I think I’m getting old. A few weeks after ditching digital filing and to-do lists and returning to paper, I’m now going back to the Stone Age with a clock that has a face, three hands, and an audible ticker.
After years of relying on my computer’s digital clock to keep track of time, I finally realized that I had lost all sense of time’s passing. I couldn’t figure out where all the time was going each day. Hour would merge into hour, morning into afternoon into evening. Where is my time going? I’d sit down to work at 6am and a few minutes later it was 6pm. What happened there? The hours had passed, but how? and where did they go? 10am seemed the same as 1pm and 4pm.
I looked around my study and my eye landed on an old clock I’d been meaning to throw out. One of these ancient round things with numbers round the perimeter and three different arms anchored to the center. I’m going to try that, I thought. So, out with the screwdriver and rawlplugs, and up it went just above my screen, and always in the line of sight.
A tick-tock clock
As soon as it started ticking, my life changed. I had a new, deep, and profound sense of the passing of time. Every tick was unique and unrepeatable. The tocks marched onwards unstoppably and irreversibly.
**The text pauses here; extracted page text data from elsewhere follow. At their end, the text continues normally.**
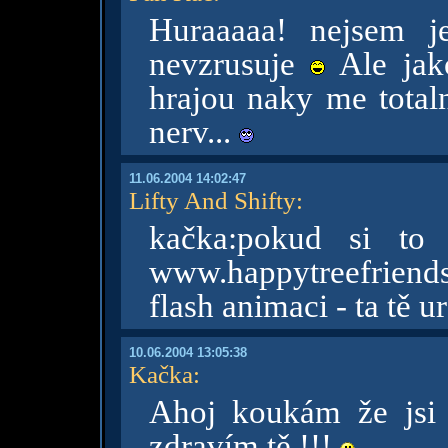
Huraaaaa! nejsem je
nevzrusuje
Ale jako
hrajou naky me total
nerv...
11.06.2004 14:02:47
Lifty And Shifty
:
kačka:pokud si to 
www.happytreefrien
flash animaci - ta tě 
10.06.2004 13:05:38
Kačka
:
Ahoj koukám že jsi
zdravím tě !!!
And instead of a few pixels and 4mm high digits that barely changed in appearance throughout the day I now have a very visible foot-high reminder that time is passing. 10.05 looks very different to 10.25, the sweeping arms visualizing and emphasizing the sweeping tides of time. Internet activity can now be measured in inches as well as minutes.
These new sights and sounds demand accountability and productivity. They are my way of more sincerely praying, “So teach us to number our days, that we may gain a heart of wisdom” (Ps. 90:12).